# WORK TASK
Return, from the lines below, each one that includes the word "this".

Document layout analysis data:
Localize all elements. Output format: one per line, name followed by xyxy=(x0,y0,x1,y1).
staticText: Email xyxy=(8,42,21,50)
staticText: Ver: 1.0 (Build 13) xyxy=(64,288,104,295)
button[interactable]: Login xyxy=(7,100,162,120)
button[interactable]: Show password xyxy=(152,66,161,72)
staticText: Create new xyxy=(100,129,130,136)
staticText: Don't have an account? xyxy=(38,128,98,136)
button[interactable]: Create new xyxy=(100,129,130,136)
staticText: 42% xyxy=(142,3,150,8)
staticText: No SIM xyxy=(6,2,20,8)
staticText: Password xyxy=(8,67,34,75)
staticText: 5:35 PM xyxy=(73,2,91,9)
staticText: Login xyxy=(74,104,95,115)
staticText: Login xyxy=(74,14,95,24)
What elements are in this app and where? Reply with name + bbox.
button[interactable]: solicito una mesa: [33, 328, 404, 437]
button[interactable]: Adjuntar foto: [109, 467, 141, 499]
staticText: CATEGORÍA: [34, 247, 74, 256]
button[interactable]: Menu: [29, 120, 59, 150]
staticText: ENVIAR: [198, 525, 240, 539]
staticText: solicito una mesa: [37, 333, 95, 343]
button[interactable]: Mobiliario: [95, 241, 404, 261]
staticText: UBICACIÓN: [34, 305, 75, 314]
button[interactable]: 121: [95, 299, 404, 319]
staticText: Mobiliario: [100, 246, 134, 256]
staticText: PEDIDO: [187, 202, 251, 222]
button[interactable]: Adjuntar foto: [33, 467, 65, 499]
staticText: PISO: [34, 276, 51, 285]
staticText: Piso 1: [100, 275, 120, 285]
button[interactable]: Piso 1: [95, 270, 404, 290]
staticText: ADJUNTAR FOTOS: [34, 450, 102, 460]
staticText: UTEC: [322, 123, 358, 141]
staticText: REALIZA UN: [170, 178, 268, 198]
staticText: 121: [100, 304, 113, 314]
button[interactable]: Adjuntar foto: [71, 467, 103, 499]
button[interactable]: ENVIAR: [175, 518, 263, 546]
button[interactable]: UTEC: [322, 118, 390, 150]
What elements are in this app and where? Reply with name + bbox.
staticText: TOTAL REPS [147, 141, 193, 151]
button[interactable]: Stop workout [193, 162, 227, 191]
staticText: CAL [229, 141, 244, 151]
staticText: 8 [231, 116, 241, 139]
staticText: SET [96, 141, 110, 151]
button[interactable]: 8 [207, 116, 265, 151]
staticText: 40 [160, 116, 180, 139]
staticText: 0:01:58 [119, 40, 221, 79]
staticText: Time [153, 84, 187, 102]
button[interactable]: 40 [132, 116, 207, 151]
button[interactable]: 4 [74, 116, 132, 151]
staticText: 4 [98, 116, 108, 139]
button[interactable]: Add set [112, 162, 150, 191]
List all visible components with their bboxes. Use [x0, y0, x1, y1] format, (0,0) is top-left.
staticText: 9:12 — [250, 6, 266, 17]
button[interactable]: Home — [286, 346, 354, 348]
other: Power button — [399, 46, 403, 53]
* * *
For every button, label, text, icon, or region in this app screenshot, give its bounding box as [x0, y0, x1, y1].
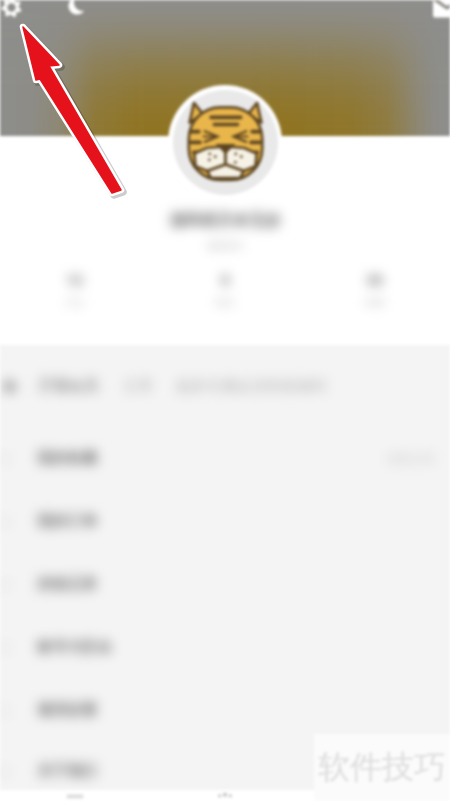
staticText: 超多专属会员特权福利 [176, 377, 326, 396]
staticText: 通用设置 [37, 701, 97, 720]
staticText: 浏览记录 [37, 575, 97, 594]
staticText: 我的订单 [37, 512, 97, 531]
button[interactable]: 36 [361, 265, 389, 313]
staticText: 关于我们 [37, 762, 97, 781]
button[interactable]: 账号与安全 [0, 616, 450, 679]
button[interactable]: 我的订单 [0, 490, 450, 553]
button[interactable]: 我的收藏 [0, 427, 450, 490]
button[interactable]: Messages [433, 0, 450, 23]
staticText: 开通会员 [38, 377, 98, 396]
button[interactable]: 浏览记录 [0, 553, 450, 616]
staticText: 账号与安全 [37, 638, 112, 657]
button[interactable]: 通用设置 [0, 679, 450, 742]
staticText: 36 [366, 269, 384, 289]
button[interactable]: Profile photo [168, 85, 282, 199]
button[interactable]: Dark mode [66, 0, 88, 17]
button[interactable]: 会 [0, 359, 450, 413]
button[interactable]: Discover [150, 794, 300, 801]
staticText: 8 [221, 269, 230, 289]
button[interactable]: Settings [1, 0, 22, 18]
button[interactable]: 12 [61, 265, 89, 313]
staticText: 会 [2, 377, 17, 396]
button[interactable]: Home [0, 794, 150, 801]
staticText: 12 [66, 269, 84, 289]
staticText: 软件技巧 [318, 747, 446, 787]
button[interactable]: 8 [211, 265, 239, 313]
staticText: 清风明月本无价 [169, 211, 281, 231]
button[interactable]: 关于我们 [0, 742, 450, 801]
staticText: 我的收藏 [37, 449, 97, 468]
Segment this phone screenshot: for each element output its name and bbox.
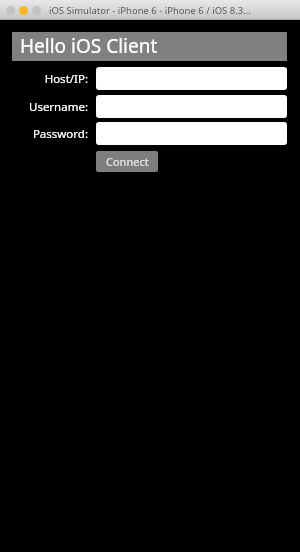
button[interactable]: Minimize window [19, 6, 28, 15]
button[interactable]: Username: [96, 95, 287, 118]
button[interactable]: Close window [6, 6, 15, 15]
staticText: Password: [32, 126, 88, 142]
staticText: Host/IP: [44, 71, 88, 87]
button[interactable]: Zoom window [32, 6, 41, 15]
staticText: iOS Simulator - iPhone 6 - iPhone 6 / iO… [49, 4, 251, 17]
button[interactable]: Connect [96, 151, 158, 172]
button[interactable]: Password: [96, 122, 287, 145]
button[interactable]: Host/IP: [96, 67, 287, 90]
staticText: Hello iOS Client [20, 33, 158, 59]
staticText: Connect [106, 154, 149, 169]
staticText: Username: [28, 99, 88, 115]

# ANSWER
What elements are in this app and where? Reply with name + bbox.
What elements are in this app and where? Reply with name + bbox.
For every button, label, text, icon, or region in this app screenshot, give its bounding box as [x0, y0, x1, y1].
Segment this phone screenshot: for each element output its name and bbox.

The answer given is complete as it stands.